Pour mémoire, Gilbert Annette a créé une multitude de SEM autour de la mairie, à qui il a transféré une bonne partie de ses prérogatives (SODIAC, SODIPARC, NORDEV, etc...). L'avantage? Nommer à leur tête en tant que PDG des élus avec des salaires variant de 2.500 à 3.000 euros. Dans la réalité, ces élus, qui souvent n'ont aucune compétence dans les domaines dont ils ont la charge, n'ont qu'un rôle frisant pour certains l'emploi fictif. Tout le travail est effectué par un directeur général, qui lui perçoit un salaire de 8 ou 9.000 euros. Normal, c'est lui qui effectue tout le travail et il faut bien acheter son silence.

On comprend mieux pourquoi le maire de Saint-Denis s'est montré aussi discret quand les Gilets jaunes ont remis en cause le cumul des mandats et celui des indemnités...

Des SEM bien pratiques pour embaucher les militants et les copains

Ces SEM offrent en outre un autre avantage : s'agissant de sociétés privées de par leurs statuts, elles ne sont pas assujetties aux mêmes règles que la mairie en ce qui concerne les embauches... Pratique pour favoriser les copains et embaucher les amis.

Sauf qu'en droit privé, le PDG -poste qu'occupe Philippe Naillet- est personnellement responsable sur ses biens en cas de faillite et de fautes de gestion. Sans parler d'éventuelles poursuites au pénal.

C'est bien de toucher un salaire de 3.500 euros tous les mois, encore faut-il qu'il soit la contrepartie d'un vrai travail de contrôle et de surveillance du directeur général...

Quel rôle a joué la Caisse des Dépôts ?

Comment ne pas s'interroger également sur le rôle de la Caisse des Dépôts dans cette opération ?

Un directeur peut tourner en bourrique des administrateurs élus de la ville ou de la CINOR, qui ne sont pas des spécialistes de la gestion des sociétés, surtout de SEM. Mais on ne fera gober à personne qu'il ait pu faire avaler ses sornettes à de hauts fonctionnaires désignés par la Caisse des Dépôts, qui sont rompus à ce genre de pratiques frauduleuses.

Ce qui amène à imaginer que la Caisse des Dépôts ait pu laisser faire, dans le but final de racheter la SODIAC à bas prix. Et d'accroitre encore plus sa main-mise sur l'habitat social à La Réunion.

Si d'aventure l'opération se réalisait et que la CDC Habitat rachetait effectivement la SODIAC, la Caisse des Dépôts, qui est le bras armé de l'Etat, deviendrait alors l'unique opérateur de l'Espace Océan.

Dans son malheur, Gilbert Annette aurait au moins la satisfaction de sauver une opération qui lui tient à coeur et dont il ne voyait pas le bout. Il lui reste encore à espérer que les plaintes déjà déposées par des familles expropriées, et celles encore à venir, ne renvoient pas définitivement le projet aux oubliettes...

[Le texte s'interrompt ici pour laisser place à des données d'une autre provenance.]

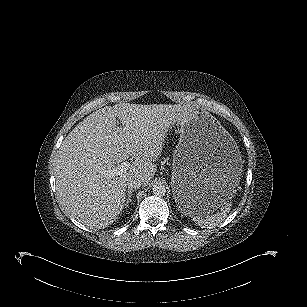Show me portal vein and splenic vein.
I'll return each mask as SVG.
<instances>
[{
    "instance_id": "obj_1",
    "label": "portal vein and splenic vein",
    "mask_w": 307,
    "mask_h": 307,
    "mask_svg": "<svg viewBox=\"0 0 307 307\" xmlns=\"http://www.w3.org/2000/svg\"><path fill=\"white\" fill-rule=\"evenodd\" d=\"M129 163L127 161L121 163L119 166L111 169V170H107L105 171L106 175L108 176H115L120 174L121 172H123L124 170H126V168L128 167Z\"/></svg>"
}]
</instances>
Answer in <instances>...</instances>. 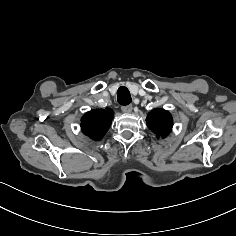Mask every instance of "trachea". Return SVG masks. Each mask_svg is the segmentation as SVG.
I'll use <instances>...</instances> for the list:
<instances>
[{"label": "trachea", "mask_w": 236, "mask_h": 236, "mask_svg": "<svg viewBox=\"0 0 236 236\" xmlns=\"http://www.w3.org/2000/svg\"><path fill=\"white\" fill-rule=\"evenodd\" d=\"M117 101L119 104L124 105V106L131 103L132 99H131L130 92L125 86H121L117 90Z\"/></svg>", "instance_id": "obj_1"}]
</instances>
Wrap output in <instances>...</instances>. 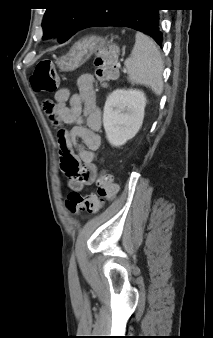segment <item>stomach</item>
<instances>
[{
    "label": "stomach",
    "mask_w": 213,
    "mask_h": 338,
    "mask_svg": "<svg viewBox=\"0 0 213 338\" xmlns=\"http://www.w3.org/2000/svg\"><path fill=\"white\" fill-rule=\"evenodd\" d=\"M106 45L104 39L91 36L73 45L70 51L57 60V66L63 72H71L81 67L99 48Z\"/></svg>",
    "instance_id": "1"
}]
</instances>
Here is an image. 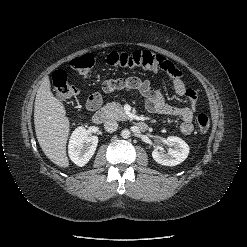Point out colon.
<instances>
[{
    "instance_id": "1",
    "label": "colon",
    "mask_w": 247,
    "mask_h": 247,
    "mask_svg": "<svg viewBox=\"0 0 247 247\" xmlns=\"http://www.w3.org/2000/svg\"><path fill=\"white\" fill-rule=\"evenodd\" d=\"M93 54H84L70 61V66L79 74L85 76L94 66ZM107 63L113 67L141 68L153 73L167 72L171 78L181 76L167 59L148 50H138L132 53L113 52L107 57ZM54 95L60 101H66L76 97L79 90L68 81L67 74L63 70H57L53 74ZM198 130L206 133L210 127V119L206 114H199L196 119Z\"/></svg>"
}]
</instances>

Du plus récent au plus ancien | Du plus ancien au plus récent

5.Posté par BIMBAAAM le 25/07/2019 22:53 (depuis mobile)

OOOOHHHH LA VACHE

4.Posté par Popol le 25/07/2019 22:53 (depuis mobile)

Pkoi lui avoir versé 90000euros pour partir? Cette faute de gestion est condamnable!!! Que fait Naillet? Portera t-il plainte contre ce directeur? Qui sa va subir de ces carences? Les locataires? Le personnel? Cela est intolérable!!!

3.Posté par momo97420 le 25/07/2019 22:30

bjr zote toute après kan nous rode logement y gagne pas donne a nous notre revenus les trop bas

2.Posté par Yable les hauts le 25/07/2019 22:10 (depuis mobile)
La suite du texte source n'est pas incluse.